CURRENTLY AVAILABLE GLIPTINS AND INCRETIN MIMETICS
Gliptins
Sitagliptin (Merck Sharp and Dohme Corp., approved as Januvia by US FDA in 2006)
Vidagliptin (Novartis, approved as Galvus by EU in 2007)
Saxagliptin (Bristol-Myers Squibb, approved as Onglyza by US FDA in 2010)
Linagliptin (Boerhinger Ingelheim, approved as Tradjenta by US FDA in 2011)
Alogliptin (developed by Takeda Pharmaceutical Company Limited, approved for use in Japan)
Dutogliptin (being developed by Phenomix Corporation)
Gemiglaptin (being developed by LG Life Sciences)
(Sitagliptin, Vidagliptin, Saxagliptin are approved for use in India)
Incretin mimetics
Exanatide (EliLilly, approved as Exanatide by US FDA in 2005)
Liraglutide (Novonordisk, approved as Victoza by US FDA in 2010)
(Exanatide, Liraglutide are approved for use in India)
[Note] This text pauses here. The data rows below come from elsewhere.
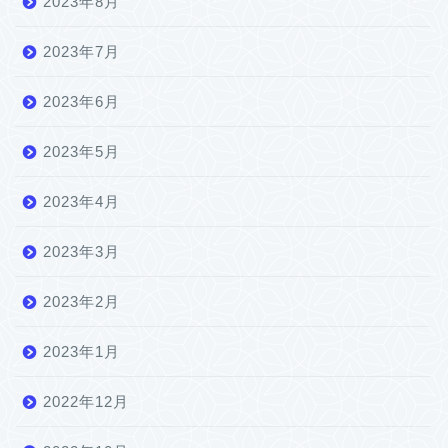
2023年8月
2023年7月
2023年6月
2023年5月
2023年4月
2023年3月
2023年2月
2023年1月
2022年12月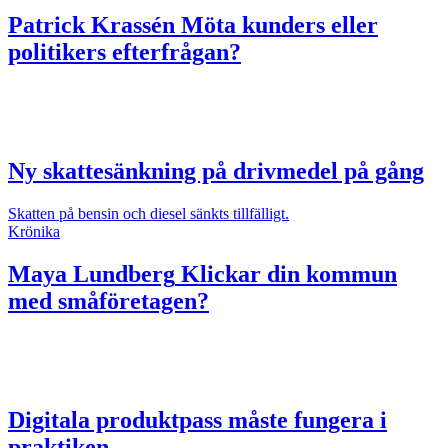
Patrick Krassén
Möta kunders eller
politikers efterfrågan?
Ny skattesänkning på drivmedel på gång
Skatten på bensin och diesel sänkts tillfälligt.
Krönika
Maya Lundberg
Klickar din kommun
med småföretagen?
Digitala produktpass måste fungera i
praktiken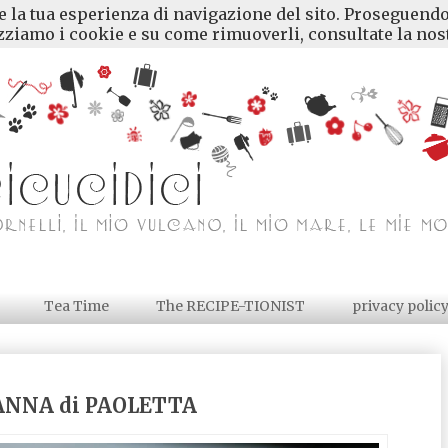
re la tua esperienza di navigazione del sito. Proseguendo
ziamo i cookie e su come rimuoverli, consultate la nost
Tea Time
The RECIPE-TIONIST
privacy polic
ANNA di PAOLETTA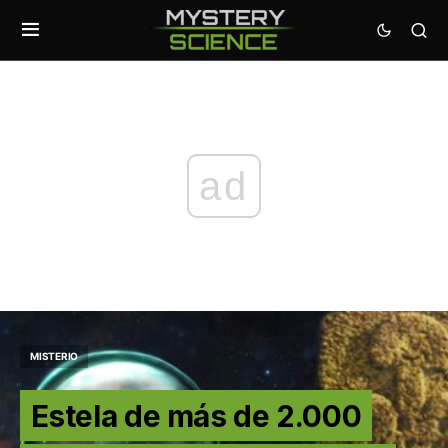
ad
MISTERIO
Estela de más de 2.000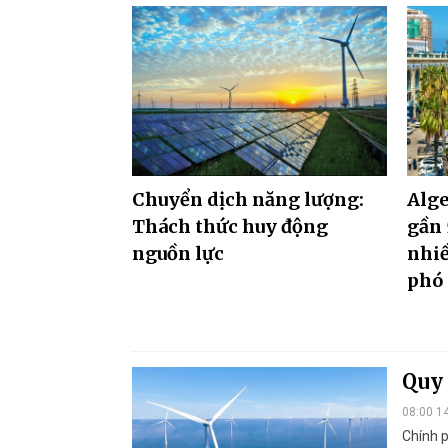
Chuyển dịch năng lượng:
Alg
Thách thức huy động
gần 
nguồn lực
nhiề
phó
Quy 
08:00 1
Chính p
CURRENT POSITION OF DRUGS THAT WORK ON THE INCRETIN AXIS IN THE MANAGEMENT OF T2DM
Amongst all currently available anti-diabetic agents, gliptins address most of the “pathogenetic octet” components of T2DM, as proposed by Ralf Dfranzo. They have found themselves occupying a unique position in the management of T2DM based on the fact that they are weight neutral (gliptins) or weight reducing (incretin mimetics) and virtually free of hypoglycemia. For this very reason, they are commonly advised as second-line therapy along with an insulin sensitizer. They are indicated and approved for use as follows:
First line in patients with HbA1c <7%
Second line as add-on therapy to pre-existing monotherapy (metfromin, SU, TZD, alpha-glucosidase inhibitor, miglitinide) for uncontrolled T2DM with HbA1c >7%. Caution is advised along with the use of SU, as it may potentiate its action and cause hypoglycemia. Dose titration of SU (reduce to half existing dose) is recommended when used along with gliptin or GLP-1 analogue.
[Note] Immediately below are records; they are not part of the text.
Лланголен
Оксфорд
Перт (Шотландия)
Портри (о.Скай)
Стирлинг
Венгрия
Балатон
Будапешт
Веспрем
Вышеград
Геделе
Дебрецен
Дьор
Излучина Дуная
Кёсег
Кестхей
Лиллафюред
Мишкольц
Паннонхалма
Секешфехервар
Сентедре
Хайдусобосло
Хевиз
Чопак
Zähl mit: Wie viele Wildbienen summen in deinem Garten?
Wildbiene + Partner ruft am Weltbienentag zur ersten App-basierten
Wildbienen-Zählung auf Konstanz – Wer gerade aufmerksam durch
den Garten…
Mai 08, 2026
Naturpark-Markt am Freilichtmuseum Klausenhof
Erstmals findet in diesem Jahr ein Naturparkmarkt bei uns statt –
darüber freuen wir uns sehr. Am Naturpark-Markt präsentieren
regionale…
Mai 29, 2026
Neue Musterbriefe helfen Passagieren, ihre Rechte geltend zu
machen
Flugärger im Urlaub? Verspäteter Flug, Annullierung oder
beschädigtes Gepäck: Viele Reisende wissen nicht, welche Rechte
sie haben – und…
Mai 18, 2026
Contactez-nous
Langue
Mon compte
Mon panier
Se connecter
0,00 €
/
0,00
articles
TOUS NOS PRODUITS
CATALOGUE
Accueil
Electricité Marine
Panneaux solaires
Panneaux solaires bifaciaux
Third line as add-on therapy to pre-existing dual combination therapy (metfromin, SU, TZD, alpha-glucosidase inhibitor, miglitinide).
NICE UK, recognizes the enormous potential of the drugs (weight neutral and virtually free of hypoglycemia) and states that the drugs should be continued as long as they can maintain an HbA1c reduction of greater than 0.5% over a 6-month period. This might change in the future assuming the profound non-glycemic benefits that they have shown to possess.[21–23]
PLEIOTROPIC EFFECTS
Cytoprotection
GLP-1R stimulation has been associated with cytoprotection and anti-apoptosis in all tissue types bearing the receptor. The trophic actions are probably mediated via protein kinase A (PKA) and phosphoinositide 3-kinase (PI3K) signaling. GLP-1R stimulation has been associated with suppression of pro-apoptotic protein, Bax, and stimulation of anti-apoptotic protein, Bcl-2; thereby favorably modifying the Bax/Bcl-2 ratio, supporting cell survival. Pancreas, brain and heart have been shown to express exactly the same GLP-1R type and it would only be appropriate to suggest that the cytoprotective benefit would in least extend to these tissue types as they bear the same receptor type.[24–26]
CARDIOVASCULAR EFFECTS
Both intact GLP-17-36 amide and GLP-19-36 amide have demonstrated GLP-dependent cardioprotective effects in preclinical studies. Studies have also demonstrated cardioprotective effects following use of GLP-1R agonists in GLP-1R knockout mice [Glp1r(–/–)] suggesting GLP-1 independent effects. Furthermore, mice lacking the GLP-1R were reported to have lower heart rates, worse left ventricular (LV) diastolic function, greater LV wall thickening, and impaired LV contractile function.[27–29]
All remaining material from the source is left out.